In Singapore we are now all required to wear face masks when we leave our homes to go out for essential errands such as food-shopping in order to protect others, but as yet, eye-protection for self-protection has not been mandated. Don’t get me wrong, this is not something I would like to see made compulsory, but as a chronic (seldom nowadays) migraine sufferer, I am all too aware that my eyes are my body’s weak point.

Plus, since I turned 40, the muscles in my eyes have weakened to the extent that despite 20/20 vision on an eye test, I need to wear reading glasses with increasingly ‘stronger’ lenses to help my eyes adjust. Recently the progression of this ‘problem’ has been rather rapid, so I am perhaps hypersensitive when it comes to eye-health.

So, when I returned home yesterday from the weekly food forage (in our home, we are still working pretty much full-time albeit remotely online, so weekend food shopping remains the norm) with irritated, itchy eyes, having necessarily encountered more people than I had been ‘exposed’ to across the entire week, I decided to try out something new that I had heard about and prepared the week prior.

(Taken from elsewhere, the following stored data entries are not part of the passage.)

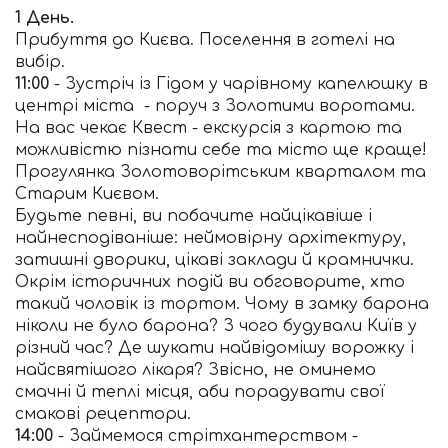
1 День.
Прибуття до Києва. Поселення в готелі на
вибір.
11:00
- Зустріч із Гідом у чарівному капелюшку в
центрі міста - поруч з Золотими воротами.
На вас чекає Квест - екскурсія з картою та
можливістю пізнати себе та місто ще краще!
Прогулянка Золотоворітським кварталом та
Старим Києвом.
Будьте певні, ви побачите найцікавіше і
найнесподіваніше: неймовірну архітектуру,
затишні дворики, цікаві заклади й крамнички.
Окрім історичних подій ви обговорите, хто
такий чоловік із тортом. Чому в замку барона
ніколи не було барона? З чого будували Київ у
різний час? Де шукати найвідомішу ворожку і
найсвятішого лікаря? Звісно, не оминемо
смачні й теплі місця, аби порадувати свої
смакові рецептори.
14:00
- Займемося стрітхантерством -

Over the years, I have been following the work of various physicians who think about healing in different dimensions, applying different scientific modalities to the discipline of medicine and helping their patients though various health crises. It just so happens that last week, in the course of sharing insights and experiences with COVID-19 (as well as past experience with similar outbreaks), one such physician whose expertise and intentions I have come to trust implicitly, touched upon the possibility of making your own eye drops.

Funnily enough, the envisaged contents of the eye drops was Cistus tea (from the herb Cistus Incanus) which was the tea I had taken with me on holiday at the very start of the outbreak to drink daily for it’s antiviral properties. Keen to try it, I made my own eye-drops from my tea.

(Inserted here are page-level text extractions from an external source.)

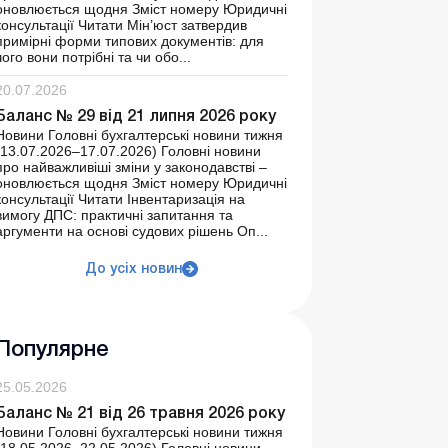
оновлюється щодня Зміст номеру Юридичні
консультації Читати Мін’юст затвердив
примірні форми типових документів: для
чого вони потрібні та чи обо...
20.07.2026
Баланс № 29 від 21 липня 2026 року
Новини Головні бухгалтерські новини тижня
(13.07.2026–17.07.2026) Головні новини
про найважливіші зміни у законодавстві –
оновлюється щодня Зміст номеру Юридичні
консультації Читати Інвентаризація на
вимогу ДПС: практичні запитання та
аргументи на основі судових рішень Оп...
До усіх новин
Популярне
25.05.2026
Баланс № 21 від 26 травня 2026 року
Новини Головні бухгалтерські новини тижня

A quick disclaimer here – IT IS NOT ADVISED TO TRY THIS AT HOME, the following is merely my OWN PERSONAL EXPERIENCE.

Yesterday, I decided to try out the eye-drops and put them in my eyes just before going to bed. There was a little stinging, but it soon subsided.

Then, this morning I woke up and thought I had gone too far and gone blind! When I opened my eyes this morning there was a thick milky film clouding my vision. At first, I panicked just a LITTLE, then I brushed over my eyes and noticed that there were large balls of crusty residue in the corners of my eyes. So I wiped them away and the thick milky film vanished – I could SEE normally again!!! PHEW, I breathed a sigh of relief, but then I got to wondering what had actually happened. Did my eyes detox? If so, what was it that came out? Later my eyelids were still irritated and itchy until I washed the crusty stuff off.

I then wondered if I could still see the black floaters in my eyes that had steadily be growing over the past couple of years. I could not see them anymore, but then again it is too early to tell, as I often don’t ‘see’ them for days – so watch this space. Whilst I would NOT RECOMMEND to try this, it is nevertheless an interesting personal observation.